Steve Helber / Associated Press
After looking through the new "Teens & Technology 2013" study issued by the Pew Internet & American Life Project in collaboration with the Berkman Center for Internet & Society at Harvard University, I'm as convinced as ever that regardless of income or education level, tech parenting is changing.
“The nature of teens’ Internet use has transformed dramatically – from stationary connections tied to shared desktops in the home to always-on connections that move with them throughout the day,” the study’s lead author, Mary Madden, writes in the report. And I'll summarize those interesting findings below. But some parenting context is important to consider first.

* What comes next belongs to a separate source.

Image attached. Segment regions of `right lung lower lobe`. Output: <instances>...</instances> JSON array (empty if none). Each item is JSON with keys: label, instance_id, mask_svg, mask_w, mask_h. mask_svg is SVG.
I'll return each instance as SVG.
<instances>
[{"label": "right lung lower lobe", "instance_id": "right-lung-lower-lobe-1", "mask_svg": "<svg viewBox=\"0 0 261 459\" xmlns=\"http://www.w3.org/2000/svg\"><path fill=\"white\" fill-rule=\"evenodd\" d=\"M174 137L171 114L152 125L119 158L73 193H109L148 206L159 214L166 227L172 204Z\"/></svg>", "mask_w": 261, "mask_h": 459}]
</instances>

It’s difficult to control either the use or the users of an Internet that goes wherever the users go. But was control ever easy either? What replaces control? You might call it a guidance system, both internal and external. Psychologists and game designers talk about intrinsic/extrinsic rewards in learning and gaming. I think what we’re collectively learning now, urged on by the media shift, is that the most effective parenting starts with mostly external guidance (though I think children arrive with all the parts of an internal guidance system already in place; it just “learns” with use) and becomes increasingly internal and increasingly effective.*
My friend, author and teen and parent adviser Annie Fox, calls it our children’s moral compass. The child, their parents, many other people, and life experience activate, calibrate, and improve that moral compass. Those who care the most are there with the child the most when the guidance system hits an unknown. That’s why we need to keep the communication channels as wide open as possible so they’ll seek the external guidance they need to do the calibrating. So, as Henry Jenkins, a professor and friend, says about parenting our very mobile, connected kids, we need to “watch their backs, not look over their shoulders.”

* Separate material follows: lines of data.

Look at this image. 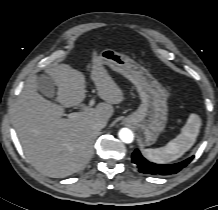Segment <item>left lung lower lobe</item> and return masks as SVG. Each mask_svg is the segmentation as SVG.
<instances>
[{
    "mask_svg": "<svg viewBox=\"0 0 218 210\" xmlns=\"http://www.w3.org/2000/svg\"><path fill=\"white\" fill-rule=\"evenodd\" d=\"M192 159L193 156L180 163H176L172 165H163V164H155L147 161L141 155L138 149H136L132 154V162L137 166L139 171L144 174H152V175L175 174L179 172L181 169H183L185 166H187Z\"/></svg>",
    "mask_w": 218,
    "mask_h": 210,
    "instance_id": "1",
    "label": "left lung lower lobe"
}]
</instances>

Mobile saturation of childhood
Of the 12- to 17-year-olds living in the United States, 95 percent use the Internet, 93 percent have access to a computer at home, and 71 percent of teens with a computer at home share it with other family members – the biggest explanation, probably, for why teens’ Net use has gotten so mobile. It allows them to keep their connectivity personal.
- Devices used: 78 percent of teens now have a cellphone, and 47 percent of those devices are smart phones – which means that more than a third of all US teens (37 percent) have smart phones, up from 23 percent two years ago. Almost a quarter (23 percent) of teens have a tablet computer.
- Mobile access: 74 percent of teens access the Net on cellphones, tablets, and other mobile devices at least occasionally.
- Mostly mobile access: A quarter (25 percent) of teens are “cell-mostly”, meaning they mostly go online using their phone and not using some other device such as a desktop or laptop computer. Of adults, 15 percent identified as cell-mostly and “among teen smart phone owners, half are cell-mostly.”
- Older girls are even more mobile: More than a third (34 percent) of girls ages 14 to 17 go online mostly by cellphone, compared to a quarter (24 percent) of boys ages 14 to 17 (they use Xbox Live more, I figure, but this is purely anecdotal!). Pew says the gender discrepancy is “notable since boys and girls are equally likely to be smart phone owners,” bearing out, I think, the theory that cellphone use is very individual. “Among older teen girls who are smart phone owners, 55 percent say they use the Internet mostly from their phone.”
Mobile digital divide narrower
Pew found that teens in “lower-income and lower-education households are still less likely to use the Internet” – mobile or wired – but they are “just as likely and in some cases more likely than those living in higher income and more highly educated households” to be cell-mostly with their Internet access.
So we might extrapolate that the mobile platform is narrowing the digital divide in the US the way it is between developed and developing countries.
Here are some digital-divide data points:
- 89 percent of teens living in households earning under $30,000 per year use the Internet, compared to ...
- 99 percent of teens in households earning $75,000+ per year.
- 30 percent of teens in households earning under $30,000 per year are cell-mostly Net users, compared with ...
- 14 percent of teens in households earning $50,000-74,999 per year and ...
- 24 percent living in households earning $75,000+ per year (the last three points probably indicate the most free-flowing access on any and all devices).
*We probably need more research on what the right conditions are for children to develop their internal guidance system in the digital age, but we have plenty on child development, at-risk youth, and parenting – and a diversity of perspectives on moral development. But I suspect that most children have reasonably useful external conditions and largely unacknowledged inner resources for healthy, meaningful participation in community online and offline.